Seit vielen Jahrzehnten ergaben unzählige Messungen an Wasserstoff einen konsistenten Protonen­radius. Spektro­skopische Untersuchungen am myonischen Wasserstoff, in dem das Elektron durch seinen zweihundertmal schwereren Zwilling – das Myon – ersetzt wurde, warfen jedoch ein Rätsel auf, das die Wissenschaft seither bewegt. Die Messungen wurden im Jahr 2010 in der Zusammen­arbeit mit Randolf Pohl von der Johannes-Gutenberg-Universität in Mainz durchgeführt. Der Wert für den Protonenradius, der aus diesen Experimenten abgeleitet werden kann, ist um vier Prozent kleiner als der aus dem gewöhnlichen Wasserstoff. Glaubt man allen Experimenten, so ergibt sich ein Widerspruch zur Theorie der Quanten­elektrodynamik, denn die Messungen im myonischen und regulären Wasserstoff müssen denselben Protonenradius liefern, wenn die Formeln der Theorie stimmen. In der Folge motivierte dieses Protonenradius-Rätsel neue Präzisions­messungen auf der ganzen Welt. Während jedoch neue Messungen aus Garching und Toronto den kleineren Protonen­radius bestätigten, stützte eine Messung aus Paris hingegen wieder den größeren Protonenradius. 
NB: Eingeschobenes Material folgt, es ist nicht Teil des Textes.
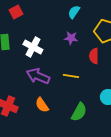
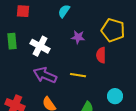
red square: (16, 12) -> (23, 11), turned 32
cyan semicircle: (74, 12) -> (64, 11), moved

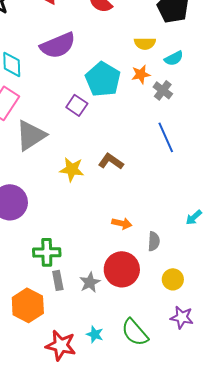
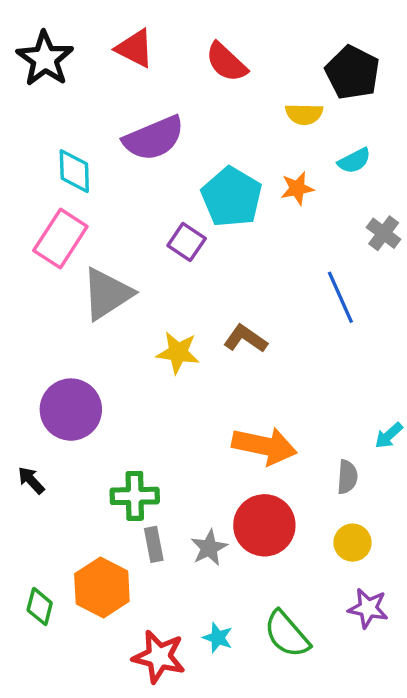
yellow semicircle: (145, 43) -> (304, 114), moved
gray cross: (163, 90) -> (384, 233), moved
orange arrow: (122, 223) -> (264, 446), size x1.8
gray semicircle: (154, 241) -> (347, 477), moved

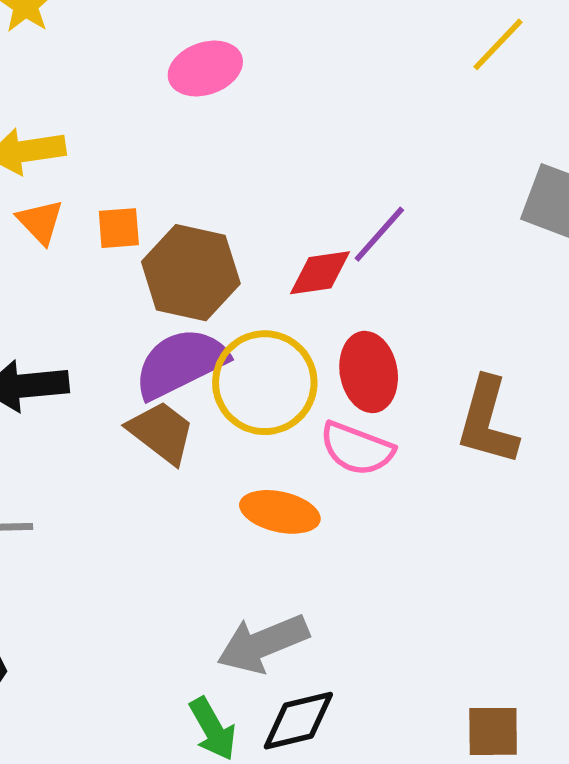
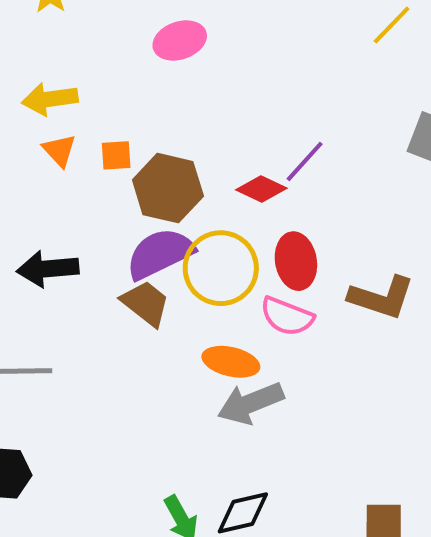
red diamond: (320, 273) -> (261, 189), turned 33
brown L-shape: (487, 421) -> (382, 297), turned -88
gray arrow: (263, 644) -> (251, 403), moved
Die Wissenschaft lebt von unabhängigen Vergleichen. Deswegen wollte das Garchinger Team um Alexey Grinin, Arthur Matveev und Thomas Udem aus der Abteilung Laser­spektroskopie von Theodor Hänsch denselben Übergang wie in Paris mit einer ganz anderen und damit komple­mentären Methode vermessen. Es gelang ihnen nun mit Hilfe der Doppler-freien Zwei-Photonen Frequenzkamm-Spektroskopie, die Genauigkeit um einen Faktor vier zu verbessern. Damit war das Ergebnis für den Protonenradius doppelt so genau wie alle bis dahin durchgeführten Messungen am Wasserstoff zusammen. Zum ersten Mal wurde damit die Quantenmechanik auf der dreizehnten Nachkomma­stelle überprüft. Der auf diese Weise bestimmte Wert für den Protonen­radius bestätigt den kleineren Protonenradius und schließt dadurch einen Fehler in der Theorie als Ursache aus. Denn für den gleichen Übergang müssen die experimentellen Ergebnisse, unabhängig von der Theorie, übereinstimmen. Die neuen Messungen deuten an, dass das Problem um den Protonen­radius von experi­menteller und nicht funda­mentaler Natur ist. Die Quanten­elektrodynamik hätte damit ein weiteres Mal triumphiert. 

Der Erfolg der hier durchgeführten Frequenzkamm­spektroskopie ist auch aus einem anderen Grund ein wichtiger Meilenstein der Wissenschaft. Präzisions­spektroskopische Untersuchungen am Wasserstoff und anderen Atomen und Molekülen wurden bis jetzt fast ausschließlich mit Dauerstrich­lasern durchgeführt. Im Gegensatz dazu wird der Frequenzkamm von einem gepulsten Laser erzeugt. Mit solchen ist es möglich, zu wesentlich kürzeren Wellenlängen bis in den extremen ultra­violetten Bereich vorzudringen. Mit Dauerstrich­lasern erscheint das bislang aussichtslos. Hoch­interessante Ionen, wie das wasserstoff­artige Helium-Ion, haben in diesem Spektral­bereich ihre Übergänge, können aber bisher auch mehr als einhundert Jahre nach der Entwicklung der ersten Quantentheorie nicht präzise, also mit Laserlicht untersucht werden. Das nun vorgestellte Experiment ist ein wesentlicher Schritt, diese unbe­friedigende Situation zu ändern. Außerdem besteht die Hoffnung, mit diesen ultravioletten Frequenz­kämmen biologisch und chemisch wichtige Elemente wie Wasserstoff und Kohlenstoff direkt mit Laserlicht kühlen zu können und sie damit noch präziser untersuchen zu können.